Date of Report (Date of earliest event reported): July 18, 2018
EVOLUS, INC.
(Exact name of registrant as specified in its charter)
Delaware
 
001-38381
 
46-1385614
(State or other jurisdiction
of incorporation)
 
(Commission File Number)
 
(I.R.S. Employer
Identification No.)

17901 Von Karman Avenue, Suite 150
Irvine, California 92614
(Address of principal executive offices) (Zip Code)

(949) 284-4555
(Registrant’s telephone number, including area code)

N/A
(Former name or former address, if changed since last report)

Check the appropriate box below if the Form 8-K filing is intended to simultaneously satisfy the filing obligation of the registrant under any of the following provisions:

☐ Written communications pursuant to Rule 425 under the Securities Act (17 CFR 230.425)
☐ Soliciting material pursuant to Rule 14a-12 under the Exchange Act (17 CFR 240.14a-12)
☐ Pre-commencement communications pursuant to Rule 14d-2(b) under the Exchange Act (17 CFR 240.14d-2(b))
☐ Pre-commencement communications pursuant to Rule 13e-4(c) under the Exchange Act (17 CFR 240.13e-4(c))

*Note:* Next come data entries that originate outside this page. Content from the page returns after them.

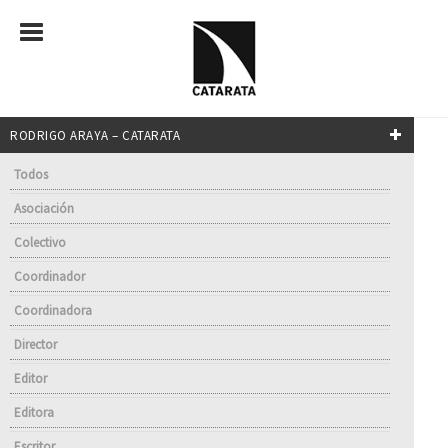
RODRIGO ARAYA – CATARATA
Todos
Asociación
Colectivo
Coordinador
Coordinadora
Director
Editor
Editora
Escritor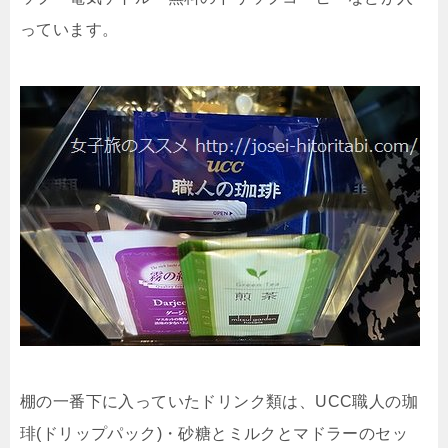
っています。
棚の一番下に入っていたドリンク類は、UCC職人の珈
琲(ドリップパック)・砂糖とミルクとマドラーのセッ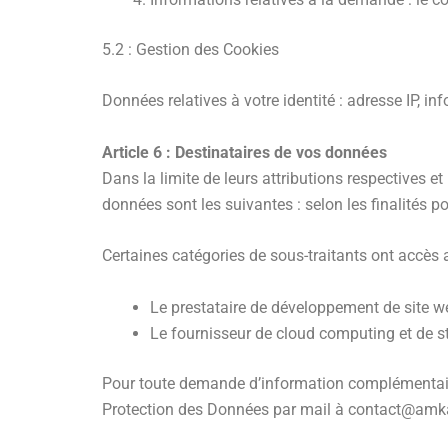
5.2 : Gestion des Cookies
Données relatives à votre identité : adresse IP, in
Article 6 : Destinataires de vos données
Dans la limite de leurs attributions respectives et
données sont les suivantes : selon les finalités 
Certaines catégories de sous-traitants ont accès 
Le prestataire de développement de site w
Le fournisseur de cloud computing et de s
Pour toute demande d’information complémentair
Protection des Données par mail à contact@am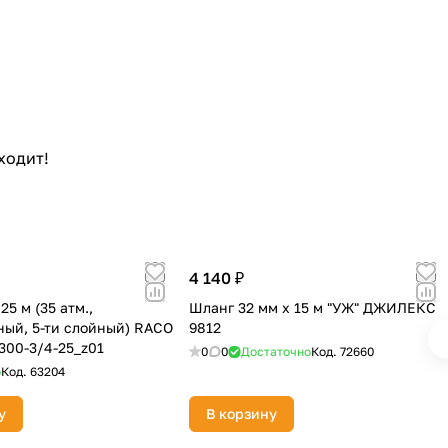
ходит!
4 140 ₽
25 м (35 атм.,
Шланг 32 мм х 15 м "УЖ" ДЖИЛЕКС
ый, 5-ти слойный) RACO
9812
300-3/4-25_z01
0
0
Достаточно
Код.
72660
о
Код.
63204
у
В корзину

Indicate by check mark whether the registrant is an emerging growth company as defined in as defined in Rule 405 of the Securities Act of 1933 (§230.405 of this chapter) or Rule 12b-2 of the Securities Exchange Act of 1934 (§240.12b-2 of this chapter).

Emerging growth company ☒

If an emerging growth company, indicate by check mark if the registrant has elected not to use the extended transition period for complying with any new or revised financial accounting standards provided pursuant to Section 13(a) of the Exchange Act. ☒
 





Item 1.01    Entry into a Material Definitive Agreement.

On July 18, 2018, Evolus, Inc. (the “Company”) entered into an underwriting agreement (the “Underwriting Agreement”) with Alphaeon Corporation, a Delaware corporation and a controlling stockholder of the Company (the “Selling Stockholder”), and Cantor Fitzgerald & Co. and Mizuho Securities USA LLC, as representatives of the several underwriters named therein (the “Underwriters”), relating to an underwritten public offering (the “Offering”) of 4,000,000 shares of the Company’s common stock, par value $0.00001 per share (the “Common Stock”), of which 3,000,000 shares (the “Primary Shares”) were issued and sold by the Company and 1,000,000 shares (the “Secondary Shares” and together with the Primary Shares, the “Shares”) were sold by the Selling Stockholder. The public offering price is $20.00 per Share and the Underwriters have agreed to purchase the Common Stock pursuant to the Underwriting Agreement at a price of $18.80 per Share. Under the terms of the Underwriting Agreement, the Company also granted the Underwriters an option, exercisable in whole or in part at any time for a period of 30 days from the date of the Underwriting Agreement, to purchase up to an additional 600,000 shares of Common Stock at the public offering price, less underwriting discounts and commissions.

The Offering was made pursuant to the Company’s effective registration statement on Form S-1 (File No. 333-226186), which was declared effective by the Securities and Exchange Commission (the “SEC”) on July 18, 2018. A copy of the opinion of K&L Gates LLP relating to the legality of the issuance and sale of the Primary Shares and the sale of the Secondary Shares in the Offering is attached as Exhibit 5.1 thereto.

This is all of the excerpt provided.